В поход с полуночи,
Заплакала Марусенька
Свои ясны очи...
Войска пошли густо, хлебным тестом, через края квашни. И воздух задырявился. С крыш, с колоколен, в баррикадные лазы редко, споро стреляли дружинники. Солдаты убывали. Будто било молнией в лесу дерево, и валилось оно, а другие деревья стояли. Бегали много раз солдаты и на Зеленом Лугу, и на Числихе, и в Ехаловых Кузнецах. Урали солдаты в штыки -- и кидалось им, кроша мелкой мясной крошкой, пламя в лицо, прыгал черный мячик из-за баррикад, как в лапту играли -- и солдаты урали напрасно.
Тогда высоко над Ехаловыми Кузнецами всплыли меховые шкурки -- и пролились в уши шумом, крякнувшим железом на крышах, колотушками по дереву. Шкурки свернулись в облака, в дымные клубки, все ниже и ниже спускались над крышами, точно сметали с крыш слежалый снег и засыпали землю вместо снега железным каленым гравием. И будто после пирушки у стола, на полу, по улицам раскидал кто-то темные стаканы, кубки, бокалы... На подмогу, по баррикадам, по домам, по улицам послали из города пушки грохочущий рев трехдюймовок. Точно костры вспыхивали и тут и сям, гудели, рылись в земле, взлетали красными кучками огня и, шипя, тухли. Шаталось от гула морозное небо, тряслись на корню домишки, и улицы гнулись, западая ямами, рытвинами.
А на баррикады шли опять солдаты. Дрались дружинники на ободранных пулями, шрапнелями, гранатами тонкостенных конках, на ворохах баррикадной рухляди -- и не давали дорогу. Дружинники умирали, умирали солдаты, несли по ту и по сю сторону раненых санитары, бабы, сестры, а кромешный, жадный, задыхающийся огонь не утихал. Горела Числиха, горела Кобылка, зажгли Богородицу-на-Подоле... Настигали на улицах шрапнели сундуки с бельишком, столы, кровати, зыбки, хлестал красный железный хвост -- и трухой взлетало на воздух все. В Совете рабочих депутатов, белых халатах, будто с красными на груди передниками от йода и крови, шатаясь, работали врачи. Раненые лежали на полу, вплотную, на серых поповских половичках.

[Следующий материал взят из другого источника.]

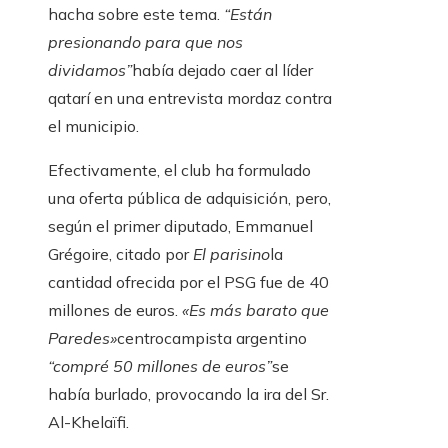
hacha sobre este tema.
“Están
presionando para que nos
dividamos”
había dejado caer al líder
qatarí en una entrevista mordaz contra
el municipio.
Efectivamente, el club ha formulado
una oferta pública de adquisición, pero,
según el primer diputado, Emmanuel
Grégoire, citado por
El parisino
la
cantidad ofrecida por el PSG fue de 40
millones de euros.
«Es más barato que
Paredes»
centrocampista argentino
“compré 50 millones de euros”
se
había burlado, provocando la ira del Sr.
Al-Khelaïfi.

Под неумолимым огнем шрапнелей, от стакана к стакану, шарахаясь от вылезавшего из земли огневого столба, падая и вытягивая вперед руки, держа над собой узелки, корзинки, крались бабы, ребята, старухи к баррикадам. То несли жены, матери, дети еду отцам, сыновьям, мужьям... Несли и не доносили: разрывало, переламливало надвое, на мелкую дробь, лежали по улицам красными обрубками, лохмотьями. Шли другие -- и ложились рядом. Шли третьи -- закрывали пугливые глаза, обходили, торопились, забывали, крались к дымом и порохом пропитанным папахам...
К ночи устало небо гореть и трепетать, устала содрогаться земля -- и стала тишина над городом, как в лесной глуши, точно трудно дышал потеплевший воздух, не мог продышаться, и несло мокрой, липучей гарью.
Дружинники отдали Прогонную, Золотуху, Толчок. В темноте они тихо перебежали к бульварам. Слушали дружинники неясные, неуловимые настойчивые звуки ночи -- была первая неудача -- и хотелось услышать невозможное, хотелось не думать о Прогонной, о Золотухе, о Толчке. И все ждали, ждали они, будто кто-то должен был придти, поднять их, кто-то должен был опять отнять и Прогонную, и Золотуху, и Толчок. И никто не приходил.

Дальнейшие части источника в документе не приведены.